Emrich’s essay mentioned a case of synesthesia which was included in John Locke’s text on human understanding – a blind man who perceived the sound of a trumpet in scarlet red (416). The correlation between a color and a musical instrument instantly reminded me of Wassily Kandinsky, the Russian artist who pioneered in Abstraction both in painting and theory. Although the Abstraction movement’s huge impact on contemporary art and design has its strongest emphasis on visual elements without its initial meaning – the awakening of spirituality, being fully understood or appreciated, its aesthetics is still often reflected by the pop culture today.

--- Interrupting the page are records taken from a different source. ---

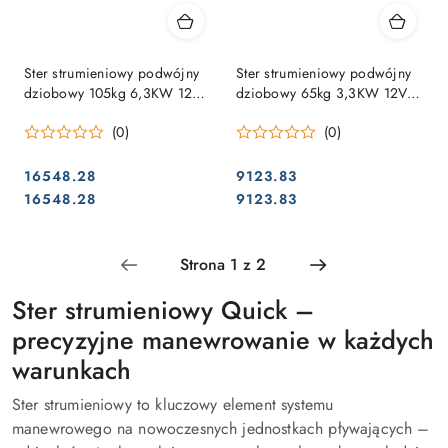
Ster strumieniowy podwójny
Ster strumieniowy podwójny
dziobowy 105kg 6,3KW 12V
dziobowy 65kg 3,3KW 12V
185mm tunel
tunel 185mm
(0)
(0)
16548.28
9123.83
Cena:
Cena:
Cena:
Cena:
16548.28
9123.83
Ster strumieniowy Quick –
precyzyjne manewrowanie w każdych
warunkach
Ster strumieniowy to kluczowy element systemu
manewrowego na nowoczesnych jednostkach pływających –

According to Emrich, the experience of synesthesia consists of perceiving multiple senses simultaneously (414). A synesthete doesn’t receive a piece of visual or audio information solely, instead, a synesthete’s impression of objects or words is based on the coupling of sensual perceptions including emotions. In Concerning the Spiritual in Art, Kandinsky provided a formula where each color choice suggests a particular emotion – for example, while he sees blue as peaceful and calming, yellow is full of disturbing sentiments. As a music lover, Kandinsky also depicted notes and sounds through combining colors and shapes. In his creative world, paintings became compositions.The contribution to the art world made by Kandinsky or any other abstract painter around his era was beyond inventing a new form to capture sounds or emotions using brushes. Through freeing the painting subjects from objects, abstract painters pursued the purity of senses, explored the essence of an individual soul, and formed a unique conversation with the spiritual world. Kandinsky’s art invites each viewer to become a synesthete in tracing the perceptions and inspirations involved in the creating process.
Wassily Kandinsky, Composition VIII (1923), Oil on canvas, Solomon R. Guggenheim Museum
Emrich, Hinderk M., Janina Neufeld, and Christopher Sinke. “Synesthesia, a Neurological Phenomenon.” In See This Sound: Audiovisuology a Reader, 414–23. Köln: Verlag der Buchhandlung Walthar Köning, 2015.